Джеффри был первым, кто ввел Артура в литературный обиход и сделал его столь привлекательной фигурой, однако сразу бросается в глаза, что в его книге нет упоминаний ни о Круглом Столе, ни о Святом Граале. Происхождение Грааля - это та топь, в которой утонули без следа многие ученые репутации. В целом Грааль происходит, как и сам Артур, из туманного прошлого древних легенд, однако только самые отчаянные смельчаки могут утверждать с уверенностью, что та или иная легенда имеет кельтское, или восточное, или какое-либо иное происхождение; эти легенды были позаимствованы, приспособлены и изменены многочисленными авторами рыцарских романов для их нужд и в соответствии с их вкусами. Эта адаптация принимала разнообразные формы, и четыре из них заслуживают особого рассмотрения. Если вы хотели бы прочитать легкий, изящный приключенческий роман, имеющий при этом, однако, некий сокровенный смысл, легко ощущаемый, но трудно определяемый (и до конца не расшифрованный), тогда Cont du Graal («Сказ о Граале») Кретьена как раз для вас; если вы желаете изучить Грааль как пример средневекового мистицизма, тогда Queste del saint Graal («Поиски Святого Грааля»; в этом романе Сэр Персиваль Валлиец уходит в сторону и на первый план выступает Сэр Галахад) -это то, что вам нужно; если вы хотите проследить историю Грааля на фоне великой музыки, вам следует обратиться к Вагнеровскому «Персифалю»; если вам хочется послушать чудесную историю, да еще и отменным образом рассказанную, вам нужно взять в руки поэму Вольфрама. Это поистине захватывающее чтение; поэма позволяет заглянуть в мысли и сердце мирянина XII века, не имевшего формального образования, но умудренного литературной традицией возрождения XII века.

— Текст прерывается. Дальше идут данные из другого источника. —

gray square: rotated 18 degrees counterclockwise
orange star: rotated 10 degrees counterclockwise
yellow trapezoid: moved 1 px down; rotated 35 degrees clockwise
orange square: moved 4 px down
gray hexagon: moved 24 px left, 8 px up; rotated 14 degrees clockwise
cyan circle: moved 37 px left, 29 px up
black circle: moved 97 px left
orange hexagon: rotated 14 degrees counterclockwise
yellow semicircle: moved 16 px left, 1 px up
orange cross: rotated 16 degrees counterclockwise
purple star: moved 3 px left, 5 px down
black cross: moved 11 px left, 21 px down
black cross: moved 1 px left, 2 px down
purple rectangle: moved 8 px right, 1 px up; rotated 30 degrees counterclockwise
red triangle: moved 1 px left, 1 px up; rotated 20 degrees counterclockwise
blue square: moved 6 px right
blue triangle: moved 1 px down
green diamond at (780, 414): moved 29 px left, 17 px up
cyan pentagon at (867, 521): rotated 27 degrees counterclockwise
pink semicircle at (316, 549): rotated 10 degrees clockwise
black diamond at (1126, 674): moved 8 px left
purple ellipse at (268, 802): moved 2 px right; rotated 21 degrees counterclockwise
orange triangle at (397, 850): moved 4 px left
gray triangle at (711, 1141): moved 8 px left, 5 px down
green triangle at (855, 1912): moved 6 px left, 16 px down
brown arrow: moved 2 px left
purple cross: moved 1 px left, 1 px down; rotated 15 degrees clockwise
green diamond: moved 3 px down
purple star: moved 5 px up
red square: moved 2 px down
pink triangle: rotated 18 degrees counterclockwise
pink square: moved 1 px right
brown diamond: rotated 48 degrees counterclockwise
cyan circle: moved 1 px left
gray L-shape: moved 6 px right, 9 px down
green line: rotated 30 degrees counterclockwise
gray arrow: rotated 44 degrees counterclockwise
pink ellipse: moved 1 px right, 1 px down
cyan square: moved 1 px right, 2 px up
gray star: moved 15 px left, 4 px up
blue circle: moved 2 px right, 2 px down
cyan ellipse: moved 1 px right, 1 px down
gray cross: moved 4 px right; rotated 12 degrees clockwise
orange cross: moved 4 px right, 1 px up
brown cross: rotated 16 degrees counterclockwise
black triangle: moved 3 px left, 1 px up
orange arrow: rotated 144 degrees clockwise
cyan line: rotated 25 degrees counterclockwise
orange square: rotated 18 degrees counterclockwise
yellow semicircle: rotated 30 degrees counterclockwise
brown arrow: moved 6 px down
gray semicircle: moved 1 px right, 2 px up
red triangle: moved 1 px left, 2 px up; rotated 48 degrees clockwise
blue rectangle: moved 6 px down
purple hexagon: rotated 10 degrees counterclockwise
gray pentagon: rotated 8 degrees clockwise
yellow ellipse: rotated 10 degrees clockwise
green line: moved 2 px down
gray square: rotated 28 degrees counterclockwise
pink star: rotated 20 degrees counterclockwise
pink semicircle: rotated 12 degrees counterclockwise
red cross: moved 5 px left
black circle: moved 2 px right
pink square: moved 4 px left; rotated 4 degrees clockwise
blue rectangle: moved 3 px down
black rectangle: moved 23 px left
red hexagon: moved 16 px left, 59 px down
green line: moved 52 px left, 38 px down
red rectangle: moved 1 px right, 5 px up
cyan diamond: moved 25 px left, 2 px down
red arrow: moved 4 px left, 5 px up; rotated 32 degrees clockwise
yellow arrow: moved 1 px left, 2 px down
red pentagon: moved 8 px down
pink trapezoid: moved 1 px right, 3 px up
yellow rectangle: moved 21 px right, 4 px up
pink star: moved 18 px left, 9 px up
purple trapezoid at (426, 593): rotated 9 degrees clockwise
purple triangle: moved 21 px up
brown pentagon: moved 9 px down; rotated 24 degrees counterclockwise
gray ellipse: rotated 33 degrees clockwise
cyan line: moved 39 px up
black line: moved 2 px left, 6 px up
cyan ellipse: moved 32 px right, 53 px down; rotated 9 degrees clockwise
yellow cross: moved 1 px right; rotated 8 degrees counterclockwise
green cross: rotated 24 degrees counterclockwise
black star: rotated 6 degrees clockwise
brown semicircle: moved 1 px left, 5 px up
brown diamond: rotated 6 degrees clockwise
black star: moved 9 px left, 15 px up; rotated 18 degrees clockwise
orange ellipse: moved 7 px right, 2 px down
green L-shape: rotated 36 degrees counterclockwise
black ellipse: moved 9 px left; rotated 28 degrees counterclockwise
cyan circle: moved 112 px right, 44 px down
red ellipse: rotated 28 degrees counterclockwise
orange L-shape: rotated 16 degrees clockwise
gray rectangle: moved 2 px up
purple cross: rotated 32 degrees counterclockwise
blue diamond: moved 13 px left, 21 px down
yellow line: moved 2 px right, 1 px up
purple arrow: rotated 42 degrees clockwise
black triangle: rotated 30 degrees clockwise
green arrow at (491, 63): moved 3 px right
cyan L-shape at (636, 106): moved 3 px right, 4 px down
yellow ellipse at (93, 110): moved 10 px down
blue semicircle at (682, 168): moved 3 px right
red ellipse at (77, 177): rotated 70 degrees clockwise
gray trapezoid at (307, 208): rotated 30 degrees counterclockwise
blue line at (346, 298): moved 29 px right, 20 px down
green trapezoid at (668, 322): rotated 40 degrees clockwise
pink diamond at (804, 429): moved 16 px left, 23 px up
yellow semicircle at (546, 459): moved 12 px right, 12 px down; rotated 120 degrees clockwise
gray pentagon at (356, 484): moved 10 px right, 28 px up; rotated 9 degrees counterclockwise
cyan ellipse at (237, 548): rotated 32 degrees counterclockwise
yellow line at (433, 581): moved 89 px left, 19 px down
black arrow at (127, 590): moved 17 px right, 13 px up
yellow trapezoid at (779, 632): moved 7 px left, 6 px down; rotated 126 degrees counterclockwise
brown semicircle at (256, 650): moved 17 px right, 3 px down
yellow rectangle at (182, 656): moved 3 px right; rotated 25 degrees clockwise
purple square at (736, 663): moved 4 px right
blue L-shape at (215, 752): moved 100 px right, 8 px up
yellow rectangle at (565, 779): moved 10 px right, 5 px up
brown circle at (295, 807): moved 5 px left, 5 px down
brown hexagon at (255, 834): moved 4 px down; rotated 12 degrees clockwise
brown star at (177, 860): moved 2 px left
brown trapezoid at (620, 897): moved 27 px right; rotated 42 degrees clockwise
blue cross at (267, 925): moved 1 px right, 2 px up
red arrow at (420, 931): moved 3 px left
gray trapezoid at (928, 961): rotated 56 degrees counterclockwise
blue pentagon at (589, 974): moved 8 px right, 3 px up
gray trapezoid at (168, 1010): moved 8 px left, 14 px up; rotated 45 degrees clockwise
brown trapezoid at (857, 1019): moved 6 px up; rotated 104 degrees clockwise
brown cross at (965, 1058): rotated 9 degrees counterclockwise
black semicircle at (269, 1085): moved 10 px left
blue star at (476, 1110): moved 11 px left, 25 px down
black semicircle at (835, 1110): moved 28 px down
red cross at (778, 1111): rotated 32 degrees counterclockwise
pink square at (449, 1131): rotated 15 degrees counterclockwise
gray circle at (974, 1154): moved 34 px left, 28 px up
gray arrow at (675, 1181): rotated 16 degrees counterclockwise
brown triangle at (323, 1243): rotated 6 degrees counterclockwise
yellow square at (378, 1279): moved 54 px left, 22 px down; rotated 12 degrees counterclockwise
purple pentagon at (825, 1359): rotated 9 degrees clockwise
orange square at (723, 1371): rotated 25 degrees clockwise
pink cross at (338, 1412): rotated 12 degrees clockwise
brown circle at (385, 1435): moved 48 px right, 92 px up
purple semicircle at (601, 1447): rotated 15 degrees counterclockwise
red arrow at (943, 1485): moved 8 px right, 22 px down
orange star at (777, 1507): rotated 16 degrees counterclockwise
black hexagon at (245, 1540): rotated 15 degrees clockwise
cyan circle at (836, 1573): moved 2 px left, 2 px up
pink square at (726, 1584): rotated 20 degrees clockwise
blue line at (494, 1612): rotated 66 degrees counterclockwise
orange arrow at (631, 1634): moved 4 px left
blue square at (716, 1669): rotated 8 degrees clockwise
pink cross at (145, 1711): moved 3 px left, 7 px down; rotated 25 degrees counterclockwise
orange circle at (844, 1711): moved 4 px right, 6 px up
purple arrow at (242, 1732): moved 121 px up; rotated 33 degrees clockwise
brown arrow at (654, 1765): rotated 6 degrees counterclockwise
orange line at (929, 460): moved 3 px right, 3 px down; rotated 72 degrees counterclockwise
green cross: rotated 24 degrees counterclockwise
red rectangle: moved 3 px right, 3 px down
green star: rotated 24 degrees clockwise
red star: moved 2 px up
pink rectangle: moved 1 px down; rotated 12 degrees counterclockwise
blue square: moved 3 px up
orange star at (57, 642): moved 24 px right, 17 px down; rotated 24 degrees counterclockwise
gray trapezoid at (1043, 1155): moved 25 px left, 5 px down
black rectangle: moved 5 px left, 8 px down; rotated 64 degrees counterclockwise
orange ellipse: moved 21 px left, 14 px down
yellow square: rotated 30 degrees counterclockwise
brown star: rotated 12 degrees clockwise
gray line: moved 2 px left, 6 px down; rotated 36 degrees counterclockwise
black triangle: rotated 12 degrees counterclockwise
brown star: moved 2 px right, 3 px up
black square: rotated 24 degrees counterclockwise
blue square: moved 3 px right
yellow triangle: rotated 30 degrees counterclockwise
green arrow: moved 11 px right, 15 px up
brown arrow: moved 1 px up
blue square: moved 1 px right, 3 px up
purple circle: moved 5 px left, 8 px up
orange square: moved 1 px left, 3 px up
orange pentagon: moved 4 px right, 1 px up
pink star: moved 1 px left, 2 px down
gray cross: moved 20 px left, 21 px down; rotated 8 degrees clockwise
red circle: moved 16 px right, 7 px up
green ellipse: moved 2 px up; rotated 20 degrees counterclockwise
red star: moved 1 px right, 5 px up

Автор «Поисков», писавший огромные прозаические произведения по-французски в 20-х годах XIII века (или приблизительно в то время), заявлял, что «Поиски» и их продолжение - Mort Artu («Смерть Артура») являются переводами с латинского оригинала, которые хранились в Солсберийском аббатстве (такого, кстати, никогда не существовало); переводы были сделаны «Вальтером Мапом, по просьбе своего господина короля Генриха». Можно быть совершенно уверенным, что таких переводов не существовало; почти с такой же уверенностью можно сказать, что имелись достаточно веские причины приписывать одну из версий о Граале Вальтеру; небольшие псевдоисторические упоминания, обнаруживаемые в рыцарских романах, предназначались для того, чтобы представлять роман как «правдивую» историю, преподнося при этом заведомую выдумку. Включение правдоподобных элементов возбуждало воображение читателей. Подобный прием сродни заявлению Джеффри о том, что его книга якобы представляет собой перевод Бретонской книги, полученной от другого Вальтера, который был, как и Man, архидиаконом в Оксфорде. Вероятно, мы никогда не разгадаем жгучей тайны, окутывающей личность Вальтера Мапа, но мы можем предположить, что Вальтер Maп, помимо того, что он был высокочтимым архидиаконом епархии, которую возглавлял Св. Хью Линкольнский (1186-1200), вращался также в кругах, в которых задумывались и писались куртуазные романы.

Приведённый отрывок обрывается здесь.